Fixing the Starting Pitcher
Baseball has had to adjust so much in recent years. One thing analytics has done is to make the game smarter, but another thing it has done is take a game that already tests athletes in weird ways and then pushed their ligaments and joints and muscles beyond the point of human endurance. That’s true of both pitchers and hitters, but especially of pitchers. Between spin rates and an emphasis on nothing but speed, pitchers just break down. The human body can’t handle pitching 103 mph over and over again and then contorting the arm in weird ways to create a sweeper or whatever comes next.
The Athletic talked to a bunch of pitchers and other experts on how to save the starting pitcher. The answers are pretty illuminating. Four changes came to the fore. The first is to require starters to go 6 innings, with caveats around sucking or injury. The second is that you lose the DH when you pull the starter. The third is to limit pitchers to 11 spots on the roster. The fourth is to outlaw the sweeper.
Honestly, I think the answer is partly a fifth–you simply don’t allow pitches over 100 mph.

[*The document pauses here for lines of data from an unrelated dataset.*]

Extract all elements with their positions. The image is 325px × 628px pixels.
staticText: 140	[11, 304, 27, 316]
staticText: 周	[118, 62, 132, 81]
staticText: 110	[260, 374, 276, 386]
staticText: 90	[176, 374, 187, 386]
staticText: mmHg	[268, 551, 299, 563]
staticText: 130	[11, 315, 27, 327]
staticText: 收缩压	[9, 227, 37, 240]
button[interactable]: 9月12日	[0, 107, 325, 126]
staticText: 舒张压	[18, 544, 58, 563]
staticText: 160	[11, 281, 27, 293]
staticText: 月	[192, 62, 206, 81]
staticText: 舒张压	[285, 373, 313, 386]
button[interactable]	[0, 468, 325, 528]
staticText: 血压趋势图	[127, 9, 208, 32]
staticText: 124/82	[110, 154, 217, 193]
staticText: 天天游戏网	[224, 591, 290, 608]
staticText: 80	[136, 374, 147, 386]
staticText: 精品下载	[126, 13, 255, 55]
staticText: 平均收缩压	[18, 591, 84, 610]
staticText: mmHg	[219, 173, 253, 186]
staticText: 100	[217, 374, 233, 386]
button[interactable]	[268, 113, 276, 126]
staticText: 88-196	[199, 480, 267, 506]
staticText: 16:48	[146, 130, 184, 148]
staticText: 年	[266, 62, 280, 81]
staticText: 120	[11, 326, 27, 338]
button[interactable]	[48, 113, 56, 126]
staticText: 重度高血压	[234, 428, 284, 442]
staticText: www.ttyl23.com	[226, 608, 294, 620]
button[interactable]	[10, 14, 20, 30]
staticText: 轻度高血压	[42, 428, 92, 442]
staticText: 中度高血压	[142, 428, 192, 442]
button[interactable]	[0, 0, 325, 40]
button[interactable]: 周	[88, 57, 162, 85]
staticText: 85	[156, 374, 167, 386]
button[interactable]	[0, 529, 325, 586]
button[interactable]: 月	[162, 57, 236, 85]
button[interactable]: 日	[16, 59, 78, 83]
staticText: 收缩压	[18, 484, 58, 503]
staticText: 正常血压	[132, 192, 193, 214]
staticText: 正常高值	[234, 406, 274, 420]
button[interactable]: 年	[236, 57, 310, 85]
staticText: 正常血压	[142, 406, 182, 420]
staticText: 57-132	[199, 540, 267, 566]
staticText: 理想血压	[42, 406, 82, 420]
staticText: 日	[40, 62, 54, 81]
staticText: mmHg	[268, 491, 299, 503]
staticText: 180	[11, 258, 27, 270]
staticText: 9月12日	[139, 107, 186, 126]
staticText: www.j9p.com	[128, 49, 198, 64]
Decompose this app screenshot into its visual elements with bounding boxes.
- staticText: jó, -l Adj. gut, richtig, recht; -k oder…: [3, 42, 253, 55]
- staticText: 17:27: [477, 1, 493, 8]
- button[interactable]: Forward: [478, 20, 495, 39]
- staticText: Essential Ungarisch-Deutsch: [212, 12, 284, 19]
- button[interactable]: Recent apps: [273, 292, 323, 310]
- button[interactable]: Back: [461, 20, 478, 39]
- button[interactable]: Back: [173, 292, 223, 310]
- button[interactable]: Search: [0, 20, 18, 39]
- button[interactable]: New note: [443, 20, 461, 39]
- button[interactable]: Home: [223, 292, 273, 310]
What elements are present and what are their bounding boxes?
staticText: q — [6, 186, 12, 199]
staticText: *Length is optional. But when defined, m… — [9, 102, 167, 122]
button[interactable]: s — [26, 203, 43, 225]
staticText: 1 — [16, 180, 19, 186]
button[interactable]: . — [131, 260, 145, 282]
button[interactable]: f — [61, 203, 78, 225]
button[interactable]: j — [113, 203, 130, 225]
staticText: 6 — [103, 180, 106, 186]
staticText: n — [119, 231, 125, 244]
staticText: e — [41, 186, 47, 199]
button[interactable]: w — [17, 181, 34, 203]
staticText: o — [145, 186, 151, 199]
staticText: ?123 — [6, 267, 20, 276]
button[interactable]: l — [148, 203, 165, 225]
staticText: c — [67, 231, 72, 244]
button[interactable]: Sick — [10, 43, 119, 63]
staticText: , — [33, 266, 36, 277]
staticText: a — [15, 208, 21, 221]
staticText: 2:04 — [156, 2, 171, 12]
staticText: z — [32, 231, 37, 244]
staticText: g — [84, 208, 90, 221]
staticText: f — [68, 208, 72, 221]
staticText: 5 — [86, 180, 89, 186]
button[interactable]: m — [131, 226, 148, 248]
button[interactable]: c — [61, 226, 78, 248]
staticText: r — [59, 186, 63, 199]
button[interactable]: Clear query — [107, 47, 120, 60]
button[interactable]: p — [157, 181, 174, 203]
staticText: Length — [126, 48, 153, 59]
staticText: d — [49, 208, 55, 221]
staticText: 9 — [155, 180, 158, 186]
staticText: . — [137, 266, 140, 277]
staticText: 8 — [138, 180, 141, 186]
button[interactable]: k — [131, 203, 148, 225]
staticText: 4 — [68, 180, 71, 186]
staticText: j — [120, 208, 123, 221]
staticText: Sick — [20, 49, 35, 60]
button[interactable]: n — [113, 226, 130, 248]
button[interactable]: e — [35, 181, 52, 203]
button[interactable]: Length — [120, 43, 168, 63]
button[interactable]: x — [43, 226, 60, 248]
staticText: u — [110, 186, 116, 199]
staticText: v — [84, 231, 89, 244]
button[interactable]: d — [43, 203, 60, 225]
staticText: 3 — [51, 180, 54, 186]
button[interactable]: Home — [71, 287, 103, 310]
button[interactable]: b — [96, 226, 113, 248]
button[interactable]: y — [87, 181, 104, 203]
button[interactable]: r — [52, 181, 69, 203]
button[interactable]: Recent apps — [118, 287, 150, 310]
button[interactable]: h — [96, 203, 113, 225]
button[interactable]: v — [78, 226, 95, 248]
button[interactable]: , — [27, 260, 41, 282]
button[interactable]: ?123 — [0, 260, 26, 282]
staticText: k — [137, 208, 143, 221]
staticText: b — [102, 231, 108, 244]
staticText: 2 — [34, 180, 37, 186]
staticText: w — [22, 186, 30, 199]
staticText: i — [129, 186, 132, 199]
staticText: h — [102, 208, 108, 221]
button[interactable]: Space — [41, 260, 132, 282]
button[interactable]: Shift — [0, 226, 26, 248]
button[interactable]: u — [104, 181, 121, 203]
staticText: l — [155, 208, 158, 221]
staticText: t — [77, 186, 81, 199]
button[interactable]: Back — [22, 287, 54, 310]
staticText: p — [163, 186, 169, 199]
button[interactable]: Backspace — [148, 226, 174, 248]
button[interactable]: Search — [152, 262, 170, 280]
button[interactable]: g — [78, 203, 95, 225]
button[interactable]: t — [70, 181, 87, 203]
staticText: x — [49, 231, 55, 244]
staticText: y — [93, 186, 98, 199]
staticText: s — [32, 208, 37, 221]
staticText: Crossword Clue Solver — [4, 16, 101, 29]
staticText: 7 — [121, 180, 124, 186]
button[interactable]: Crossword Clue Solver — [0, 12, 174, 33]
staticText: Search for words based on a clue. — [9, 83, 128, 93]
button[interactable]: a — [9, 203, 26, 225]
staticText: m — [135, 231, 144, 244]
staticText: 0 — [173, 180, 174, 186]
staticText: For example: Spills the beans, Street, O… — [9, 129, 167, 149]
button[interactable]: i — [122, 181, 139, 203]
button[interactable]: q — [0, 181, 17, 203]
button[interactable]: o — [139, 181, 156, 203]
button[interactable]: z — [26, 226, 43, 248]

All of this might sound weird, but you don’t have a good sport if all your pitchers are hurt. Moreover, even the crappy pitchers can toss it 100 these days, though often to less effectiveness. But if you also want to continue to increase hitting, thus getting people to actually want to watch the game, and you want pitchers to survive for longer than a couple of years in the majors, you have to take unprecedented steps, as the league did last year to do things such as create the pitch clock and ban the shift.
Moreover, Max Scherzer and Justin Verlander were happy to go on the record and endorse some of these ideas and they are two of the greats of my lifetime, so it’s not like these are crazy ideas. As Verlander points out, in the modern game, Greg Maddux couldn’t exist. That’s no good.